Nobody believes that.

Famke, which meant wench or something in the Issir jargon so go figure, smiled at the handsome adventurer and twirled the empty service disk at the tip of an index finger before catching it springily with a naughty smile.

Aww. Our Sam lit a spark in her loins, Jinx thought, herself slightly aroused as well and they all watched in solemn silence the bountiful tavern girl leave their table to serve another group of customers.

“Keep working at it. The vibes are strong wit her. Ye might even save a coin,” Marlo instructed after a while and Sam played at ignorance.

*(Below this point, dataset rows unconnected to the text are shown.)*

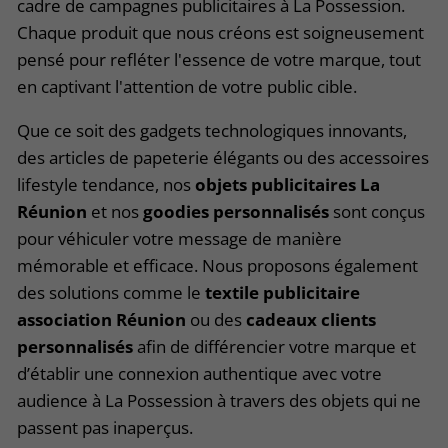
cadre de campagnes publicitaires à La Possession.
Chaque produit que nous créons est soigneusement
pensé pour refléter l'essence de votre marque, tout
en captivant l'attention de votre public cible.
Que ce soit des gadgets technologiques innovants,
des articles de papeterie élégants ou des accessoires
lifestyle tendance, nos
objets publicitaires La
Réunion
et nos
goodies personnalisés
sont conçus
pour véhiculer votre message de manière
mémorable et efficace. Nous proposons également
des solutions comme le
textile publicitaire
association Réunion
ou des
cadeaux clients
personnalisés
afin de différencier votre marque et
d’établir une connexion authentique avec votre
audience à La Possession à travers des objets qui ne
passent pas inaperçus.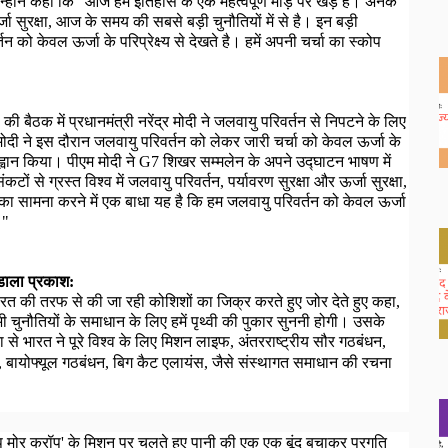
्होंने कहा कि "आज हम इतिहास के एक महत्वपूर्ण मोड़ पर खड़े है। अनेक
जा सुरक्षा
,
आज के समय की सबसे बड़ी चुनौतियों में से है। इन बड़ी
 को केवल ऊर्जा के परिप्रेक्ष्य से देखते है। हमें अपनी चर्चा का स्कोप
7
की बैठक में प्रधानमंत्री नरेंद्र मोदी ने जलवायु परिवर्तन से निपटने के लिए
ी ने इस दौरान जलवायु परिवर्तन को लेकर जारी चर्चा को केवल ऊर्जा के
ह्वान किया। पीएम मोदी ने
G7
शिखर सम्मलेन के अपने उद्घाटन भाषण में
ों से ग्रस्त विश्व में जलवायु परिवर्तन
,
पर्यावरण सुरक्षा और ऊर्जा सुरक्षा
,
 का सामना करने में एक बाधा यह है कि हम जलवायु परिवर्तन को केवल ऊर्जा
।"
 डाला प्रकाश:
ारत की तरफ से की जा रही कोशिशों का जिक्र करते हुए जोर देते हुए कहा
,
चुनौतियों के समाधान के लिए हमें पृथ्वी की पुकार सुननी होगी।
उसके
 से भारत ने पूरे विश्व के लिए मिशन लाइफ
,
अंतरराष्ट्रीय सौर गठबंधन
,
,
बायोफ्यूल गठबंधन
,
बिग कैट एलायंस
,
जैसे संस्थागत समाधान की रचना
मोर क्रॉप' के मिशन पर चलते हुए पानी की एक एक बूंद बचाकर प्रगति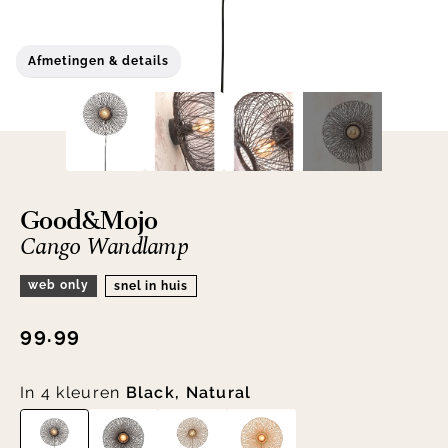
Afmetingen & details
Good&Mojo
Cango Wandlamp
web only
snel in huis
99.99
In 4 kleuren
Black, Natural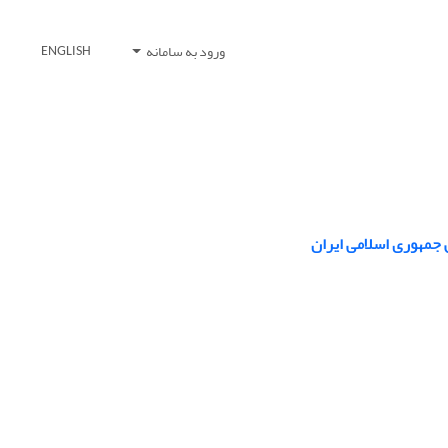
ورود به سامانه
ENGLISH
 جمهوری اسلامی ایران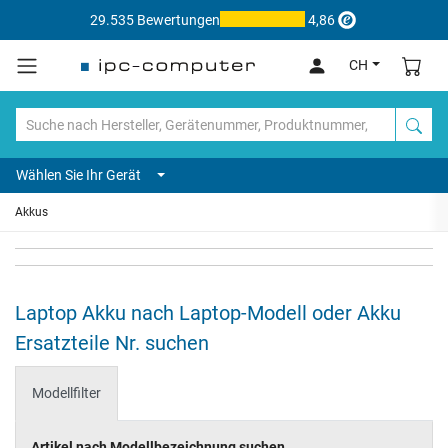
29.535 Bewertungen
4,86
CH
Wählen Sie Ihr Gerät
Akkus
Laptop Akku nach Laptop-Modell oder Akku
Ersatzteile Nr. suchen
Modellfilter
Artikel nach Modellbezeichnung suchen...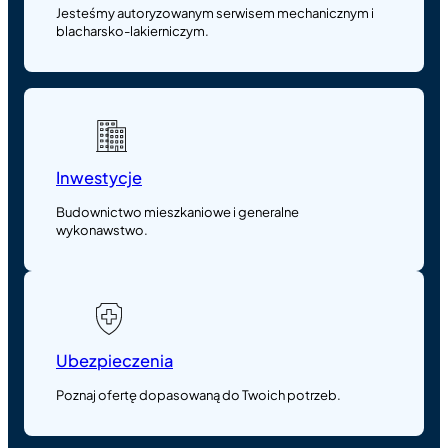
Jesteśmy autoryzowanym serwisem mechanicznym i
blacharsko-lakierniczym.
Inwestycje
Budownictwo mieszkaniowe i generalne
wykonawstwo.
Ubezpieczenia
Poznaj ofertę dopasowaną do Twoich potrzeb.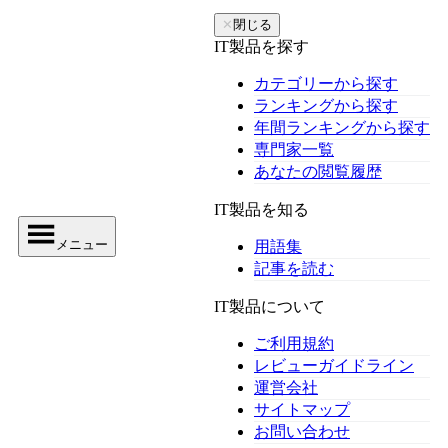
✕
閉じる
IT製品を探す
カテゴリーから探す
ランキングから探す
年間ランキングから探す
専門家一覧
あなたの閲覧履歴
IT製品を知る
メニュー
用語集
記事を読む
IT製品について
ご利用規約
レビューガイドライン
運営会社
サイトマップ
お問い合わせ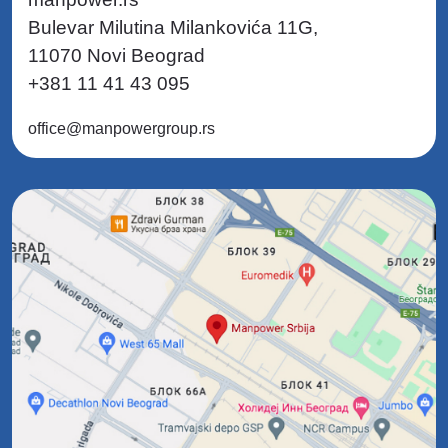
Bulevar Milutina Milankovića 11G,
11070 Novi Beograd
+381 11 41 43 095
office@manpowergroup.rs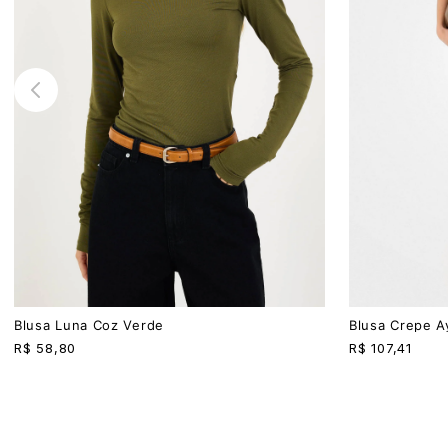
P
M
G
PP
P
M
G
Blusa Luna Coz Verde
Blusa Crepe A
R$
58,80
R$
107,41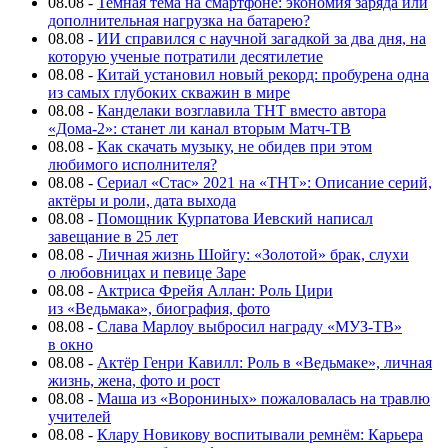
08.08
-
Темная тема на смартфоне: экономия заряда или
дополнительная нагрузка на батарею?
08.08
-
ИИ справился с научной загадкой за два дня, на
которую ученые потратили десятилетие
08.08
-
Китай установил новый рекорд: пробурена одна
из самых глубоких скважин в мире
08.08
-
Канделаки возглавила ТНТ вместо автора
«Дома-2»: станет ли канал вторым Матч-ТВ
08.08
-
Как скачать музыку, не обидев при этом
любимого исполнителя?
08.08
-
Сериал «Стас» 2021 на «ТНТ»: Описание серий,
актёры и роли, дата выхода
08.08
-
Помощник Курпатова Иевский написал
завещание в 25 лет
08.08
-
Личная жизнь Шойгу: «Золотой» брак, слухи
о любовницах и певице Заре
08.08
-
Актриса Фрейя Аллан: Роль Цири
из «Ведьмака», биография, фото
08.08
-
Слава Марлоу выбросил награду «МУЗ-ТВ»
в окно
08.08
-
Актёр Генри Кавилл: Роль в «Ведьмаке», личная
жизнь, жена, фото и рост
08.08
-
Маша из «Ворониных» пожаловалась на травлю
учителей
08.08
-
Клару Новикову воспитывали ремнём: Карьера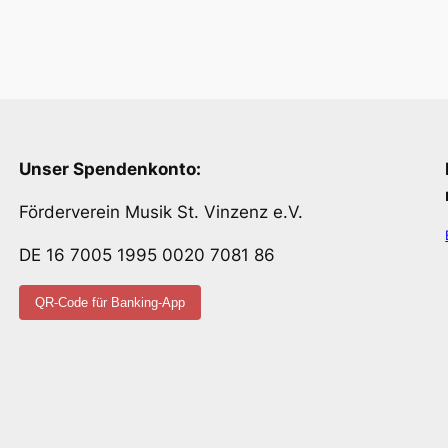
Unser Spendenkonto:
Förderverein Musik St. Vinzenz e.V.
DE 16 7005 1995 0020 7081 86
QR-Code für Banking-App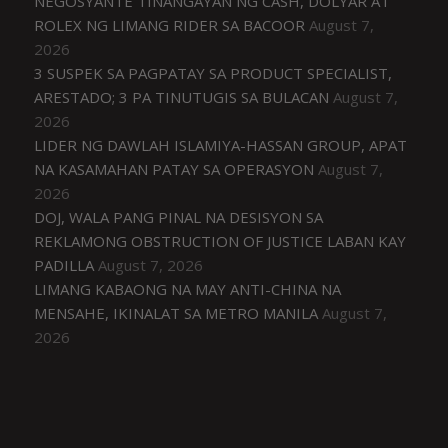
NEGOSYANTE TINANGAYAN NG CASH, DOLYAR AT
ROLEX NG LIMANG RIDER SA BACOOR
August 7,
2026
3 SUSPEK SA PAGPATAY SA PRODUCT SPECIALIST,
ARESTADO; 3 PA TINUTUGIS SA BULACAN
August 7,
2026
LIDER NG DAWLAH ISLAMIYA-HASSAN GROUP, APAT
NA KASAMAHAN PATAY SA OPERASYON
August 7,
2026
DOJ, WALA PANG PINAL NA DESISYON SA
REKLAMONG OBSTRUCTION OF JUSTICE LABAN KAY
PADILLA
August 7, 2026
LIMANG KABAONG NA MAY ANTI-CHINA NA
MENSAHE, IKINALAT SA METRO MANILA
August 7,
2026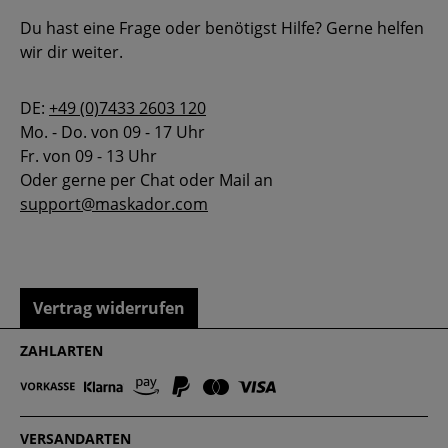
Du hast eine Frage oder benötigst Hilfe? Gerne helfen
wir dir weiter.
DE:
+49 (0)7433 2603 120
Mo. - Do. von 09 - 17 Uhr
Fr. von 09 - 13 Uhr
Oder gerne per Chat oder Mail an
support@maskador.com
Vertrag widerrufen
ZAHLARTEN
VERSANDARTEN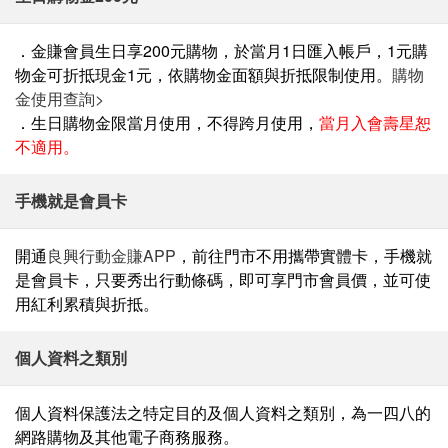
．⾦賺會員⽣⽇享200元購物，於當⽉1⽇匯⼊帳戶，1元購
物⾦可折抵現⾦1元，依購物⾦⾯額與折抵限制使⽤。
購物
金使用查詢>
．⽣⽇購物⾦限當⽉使⽤，不得跨⽉使⽤，
當⽉⼊會壽星恕
不適⽤。
手機就是會員卡
開通
良興行動金賺APP
，前往門市不用攜帶實體卡，手機就
是會員卡，只要秀出行動條碼，即可享門市會員價，並可使
用紅利累積與折抵。
個人資料之類別
個人資料保護法之特定目的及個人資料之類別，為一四八的
網路購物及其他電子商務服務。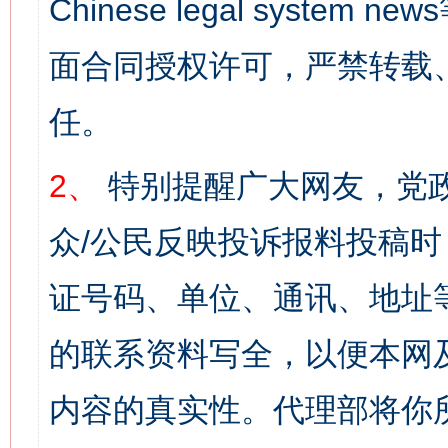
Chinese legal syst
面合同授权许可，严禁转载
任。
2、
特别提醒广大网友，党政
众/公民反映投诉报料投稿
证号码、单位、通讯、地址
的联系资料写全，以便本网
内容的真实性。代理部将你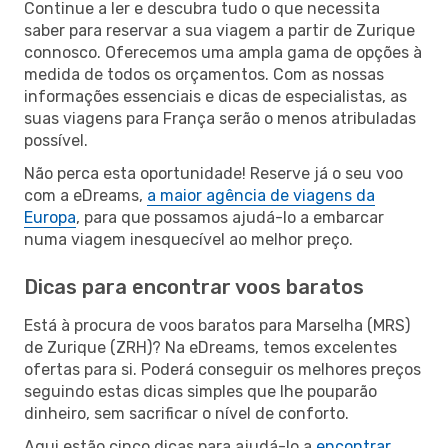
Continue a ler e descubra tudo o que necessita
saber para reservar a sua viagem a partir de Zurique
connosco. Oferecemos uma ampla gama de opções à
medida de todos os orçamentos. Com as nossas
informações essenciais e dicas de especialistas, as
suas viagens para França serão o menos atribuladas
possível.
Não perca esta oportunidade! Reserve já o seu voo
com a eDreams,
a maior agência de viagens da
Europa
, para que possamos ajudá-lo a embarcar
numa viagem inesquecível ao melhor preço.
Dicas para encontrar voos baratos
Está à procura de voos baratos para Marselha (MRS)
de Zurique (ZRH)? Na eDreams, temos excelentes
ofertas para si. Poderá conseguir os melhores preços
seguindo estas dicas simples que lhe pouparão
dinheiro, sem sacrificar o nível de conforto.
Aqui estão cinco dicas para ajudá-lo a
encontrar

“I’m being polite… seeing as we almost trashed their place the other week.”

Marlo belched loudly to show he could see through Sam’s bullshit. Jinx chuckled at their back and forth, lips smacking with the taste of beer on them and her eyes roamed the tavern’s crowd. They stopped at the bar where the owner was serving a small glass of black whiskey (an expensive drink for the place) to a weird couple of half-breeds.

A thin but wiry, fully braided gold-skinned male complete with a mouth of gold, with every tooth replaced by a gold case, wearing a bulky long dark coat. Next to him stood a tall Cofol-looking but for the eyes, also richly-tanned young woman wearing a Lorian-type toga under a simple brown cloak and worn out cheap shoes. She was talking with the owner, her hand cupping his over the counter and Jinx noticed her hair were cut in shorter bangs like for a younger girl.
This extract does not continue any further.